Questions have been raised about why the matter was not immediately reported to the police or the Childcare and Protection Agency (CPA), as is required under the law.
When asked about this concern yesterday, Chapman told Stabroek News that it is not a matter that will be addressed by him. He said that it may be dealt with at “a higher level.” According to Chapman, all that he is investigating at this point is the allegation made by the alleged victim.
He acknowledged that the M&CC lacks the required skills to investigate such a serious matter. “It should have been reported. I don’t know that they [City Hall] have the capacity to investigate such a matter,” he said.

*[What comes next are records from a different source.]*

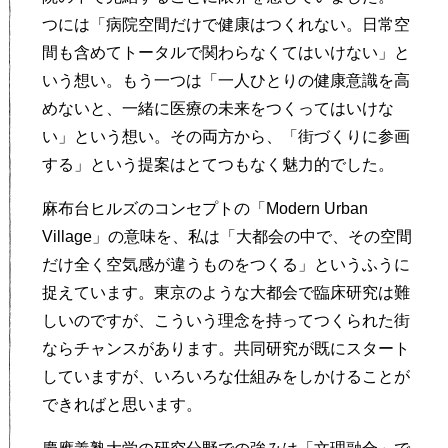
つには「病院空間だけで健康はつくれない。日常空
間も含めてトータルで関わらなくてはいけない」と
いう想い。もう一つは「一人ひとりの健康意識を高
めないと、一緒に医療の未来をつくってはいけな
い」という想い。その両方から、「街づくりに参画
する」という提案はとてつもなく魅力的でした。
麻布台ヒルズのコンセプトの「Modern Urban
Village」の意味を、私は「大都会の中で、その空間
だけ全く空気感が違うものをつくる」というふうに
捉えています。東京のような大都会で臨床研究は難
しいのですが、こういう理念を持ってつくられた街
ならチャンスがあります。共同研究が既にスタート
していますが、いろいろな仕組みをしかけることが
できればと思います。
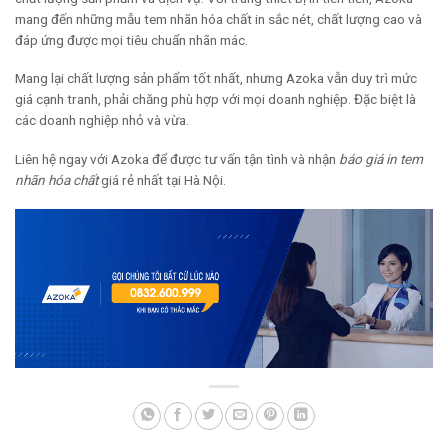
mang đến những mẫu tem nhãn hóa chất in sắc nét, chất lượng cao và
đáp ứng được mọi tiêu chuẩn nhãn mác.
Mang lại chất lượng sản phẩm tốt nhất, nhưng Azoka vẫn duy trì mức
giá cạnh tranh, phải chăng phù hợp với mọi doanh nghiệp. Đặc biệt là
các doanh nghiệp nhỏ và vừa.
Liên hệ ngay với Azoka để được tư vấn tận tình và nhận
báo giá in tem
nhãn hóa chất
giá rẻ nhất tại Hà Nội.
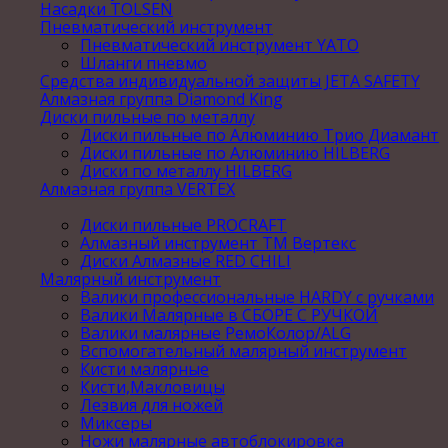
Насадки TOLSEN
Пневматический инструмент
Пневматический инструмент YATO
Шланги пневмо
Средства индивидуальной защиты JETA SAFETY
Алмазная группа Diamond King
Диски пильные по металлу
Диски пильные по Алюминию Трио Диамант
Диски пильные по Алюминию HILBERG
Диски по металлу HILBERG
Алмазная группа VERTEX
Диски пильные PROCRAFT
Алмазный инструмент ТМ Вертекс
Диски Алмазные RED CHILI
Малярный инструмент
Валики профессиональные HARDY с ручками
Валики Малярные в СБОРЕ С РУЧКОЙ
Валики малярные РемоКолор/ALG
Вспомогательный малярный инструмент
Кисти малярные
Кисти,Макловицы
Лезвия для ножей
Миксеры
Ножи малярные автоблокировка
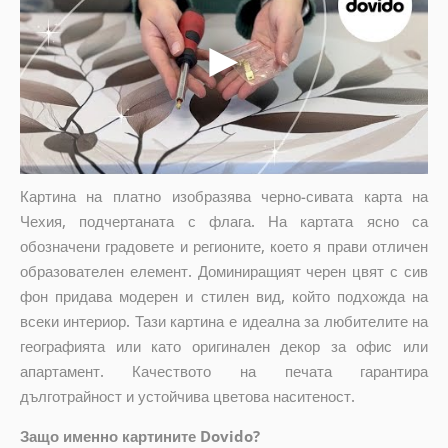
Картина на платно изобразява черно-сивата карта на
Чехия, подчертаната с флага. На картата ясно са
обозначени градовете и регионите, което я прави отличен
образователен елемент. Доминиращият черен цвят с сив
фон придава модерен и стилен вид, който подхожда на
всеки интериор. Тази картина е идеална за любителите на
географията или като оригинален декор за офис или
апартамент. Качеството на печата гарантира
дълготрайност и устойчива цветова наситеност.
Защо именно картините Dovido?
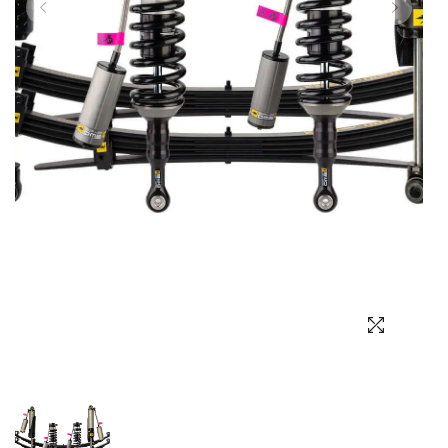
Выбор языка
Выбор валюты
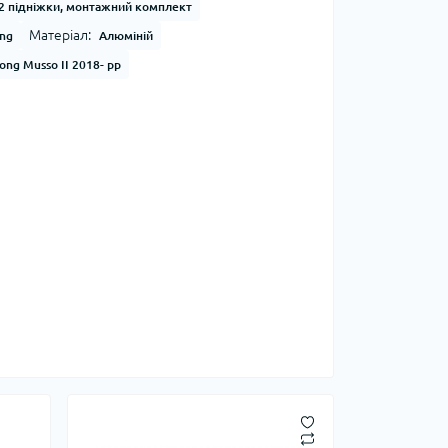
2 підніжки, монтажний комплект
Матеріал:
ong
Алюміній
ong Musso ІІ 2018- рр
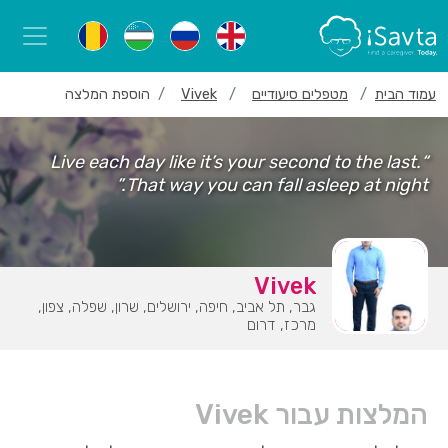
עמוד הבית
מטפלים סיעודיים
Vivek
הוספת המלצה
“Live each day like it’s your second to the last.
That way you can fall asleep at night.”
Vivek
גבר, תל אביב, חיפה, ירושלים, שרון, שפלה, צפון,
מרכז, דרום
המלצות עבור Vivek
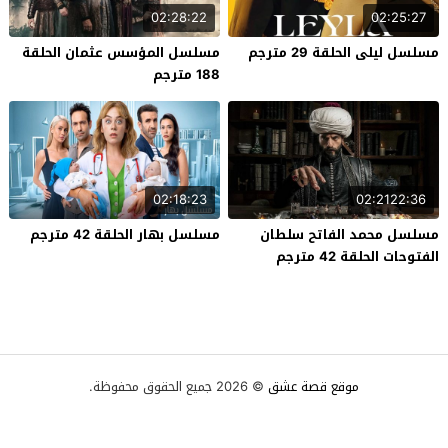
02:28:22
02:25:27
مسلسل ليلى الحلقة 29 مترجم
مسلسل المؤسس عثمان الحلقة
188 مترجم
02:18:23
02:2122:36
مسلسل محمد الفاتح سلطان
مسلسل بهار الحلقة 42 مترجم
الفتوحات الحلقة 42 مترجم
موقع قصة عشق
© 2026 جميع الحقوق محفوظة.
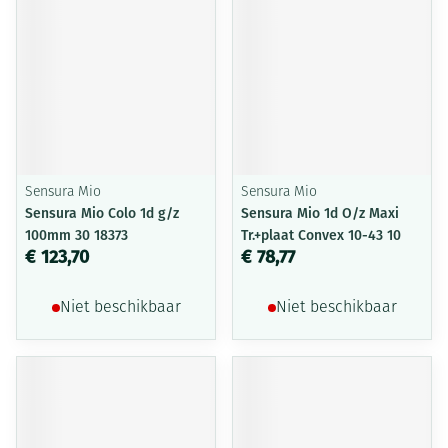
Sensura Mio
Sensura Mio
Sensura Mio Colo 1d g/z
Sensura Mio 1d O/z Maxi
100mm 30 18373
Tr.+plaat Convex 10-43 10
€ 123,70
€ 78,77
Niet beschikbaar
Niet beschikbaar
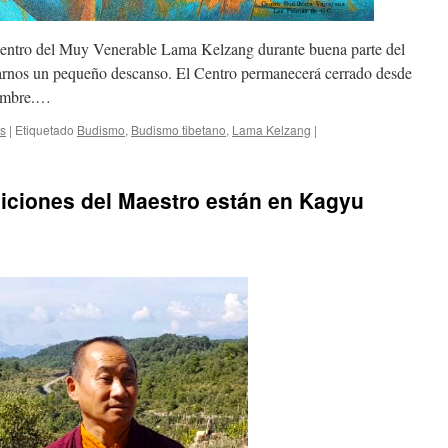
Centro del Muy Venerable Lama Kelzang durante buena parte del
arnos un pequeño descanso. El Centro permanecerá cerrado desde
iembre.…
as
|
Etiquetado
Budismo
,
Budismo tibetano
,
Lama Kelzang
|
diciones del Maestro están en Kagyu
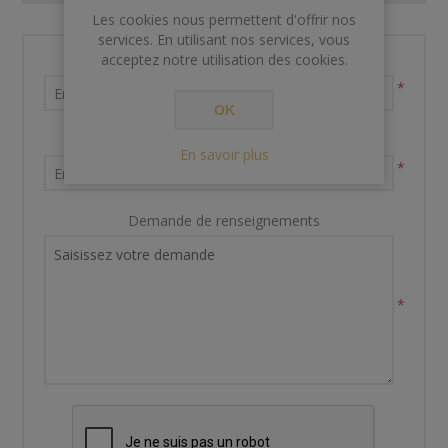
Les cookies nous permettent d'offrir nos
services. En utilisant nos services, vous
acceptez notre utilisation des cookies.
Nom et prénom
*
OK
Votre adresse email
En savoir plus
*
Demande de renseignements
*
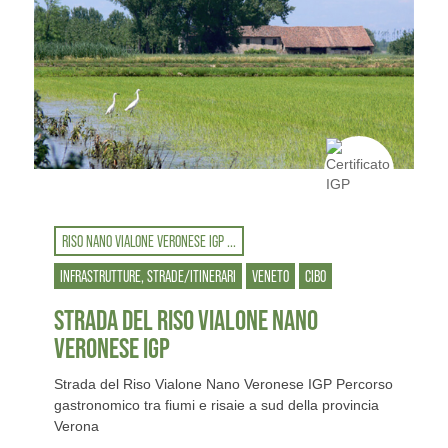
RISO NANO VIALONE VERONESE IGP ...
INFRASTRUTTURE, STRADE/ITINERARI
VENETO
CIBO
STRADA DEL RISO VIALONE NANO
VERONESE IGP
Strada del Riso Vialone Nano Veronese IGP Percorso
gastronomico tra fiumi e risaie a sud della provincia
Verona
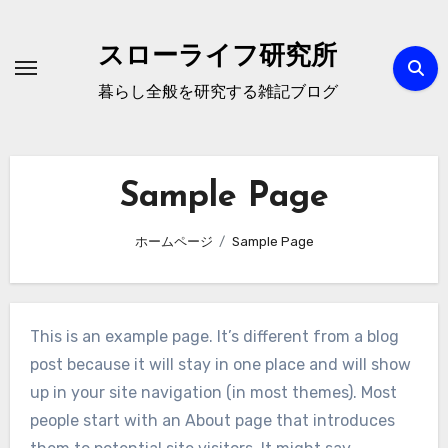
内
容
スローライフ研究所
を
暮らし全般を研究する雑記ブログ
ス
キ
ッ
プ
Sample Page
ホームページ
Sample Page
This is an example page. It’s different from a blog
post because it will stay in one place and will show
up in your site navigation (in most themes). Most
people start with an About page that introduces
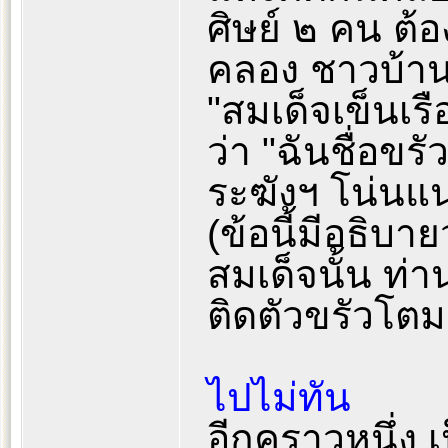
ศิษย์ ๒ คน ต้อ
คลอง ชาวบ้านเ
"สมเด็จเข็นเร
ว่า "ฉันชื่อขรั
ระฆังฯ โน่นแน
(ข้อนี้มีอธิบา
สมเด็จนั้น ท่า
ติดตัวขรัวโตม
ไปไม่ทัน
อีกคราวหนึ่ง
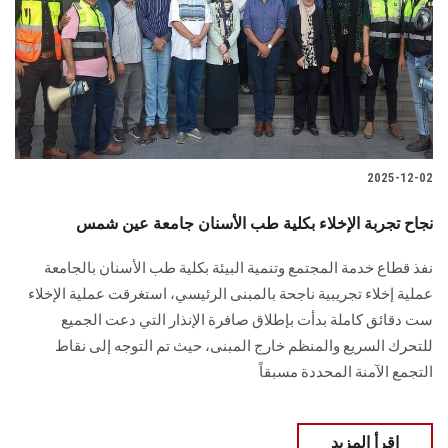
2025-12-02
نجاح تجربة الإخلاء بكلية طب الأسنان جامعة عين شمس
نفذ قطاع خدمة المجتمع وتنمية البيئة بكلية طب الأسنان بالجامعة
عملية إخلاء تجريبية ناجحة بالمبنى الرئيسي، استغرقت عملية الإخلاء
ست دقائق كاملة بدأت بإطلاق صافرة الإنذار التي دعت الجميع
للتحرك السريع والمنظم خارج المبنى، حيث تم التوجه إلى نقاط
التجمع الآمنة المحددة مسبقاً
اقرأ المزيد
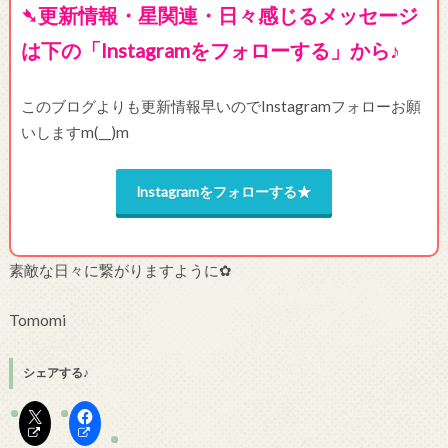
➴更新情報・星関連・日々感じるメッセージ
は下の「Instagramをフォローする」から♪
このブログよりも更新情報早いのでInstagramフォローお願
いしますm(__)m
Instagramをフォローする★
素敵な日々に繋がりますように✿
Tomomi
シェアする♪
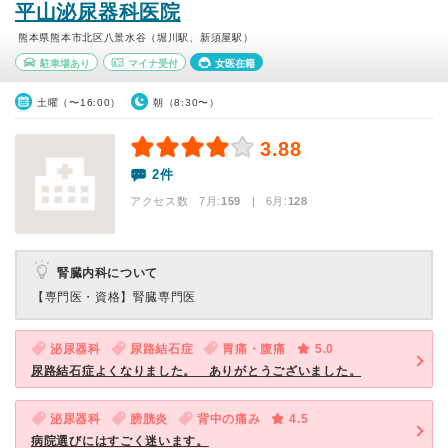
平山泌尿器科医院
熊本県熊本市北区八景水谷（堀川駅、新須屋駅）
駐車場あり
マイナ受付
女医在籍
土曜（〜16:00）
朝（8:30〜）
3.88
2件
アクセス数 7月:
159
| 6月:
128
腎臓内科について
【専門医・資格】
腎臓専門医
泌尿器科
尿路結石症
胃痛・腹痛
5.0
尿路結石症よくなりました。 ありがとうございました。
泌尿器科
膀胱炎
背中の痛み
4.5
病院選びにはすごく迷います。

Meanwhile, Guyana Police Force Public Rela-tions Officer Shivpersaud Bacchus informed that the Lance Corporal was arrested shortly after he turned up at the Brickdam Police Station on Tuesday afternoon. He remains in custody as the investigation continues.
The Lance Corporal’s arrest came hours after he was dismissed by King, only a day after he had said that there was not enough evidence for the administration to take action. King had told a statutory council meeting on Monday that despite the “enormous publicity” given to the case, it was a matter of “mere allegation” up to that point.
But in a letter, dated October 17, 2017 and signed by King, the Lance Corporal was informed that he was dismissed with immediate effect for “gross misconduct between August 22 and August 23, 2017 at the Regent Street Outpost where you engaged in a sexual act with a juvenile.”
A Corporal, who had reported that he witnessed the alleged abuse, was also dismissed for “dereliction of duty” as he took no action.
According to a statement provided to the M&CC’s Legal Affairs Committee, the Corporal reported what he witnessed to the Assistant Super-intendent on the morning of August 23, after which the matter was reported to the Chief Constable, the Town Clerk and the Mayor.
Instead of contact being made with the CPA or the police, the alleged victim was taken to the office of the Town Clerk, where he was questioned in the presence of other city officers.
On questioning the Chief Constable, councillors on the Legal Affairs Committee learnt that the statement was made outside of the presence of a social worker or the child’s legal guardian.
The guardian, his mother, later refused to sign the statement and told the constables that she did not want the child in her home as he was causing problems between her and her husband.
The M&CC’s lax attitude towards the matter has caused outrage. Several child rights activists are calling for the Town Clerk and other city officers to be held accountable for their failure to handle the matter in accordance with the provisions contained in the Protection of Children Act.
The Act specifically notes at Section 7 (1) that “where a person has direct information that a child is or may be in need protective intervention, the person shall immediately report the matter to the CPA director, a probation officer appointed by the Public Service Commis-sion or a Police Officer.”
It adds that a person with this knowledge who fails to report is guilty of an offence and shall be liable on summary conviction to a fine of $50,000.
Child right activist Vidyaratha Kissoon has since issued a call for King’s dismissal or resignation over the matter.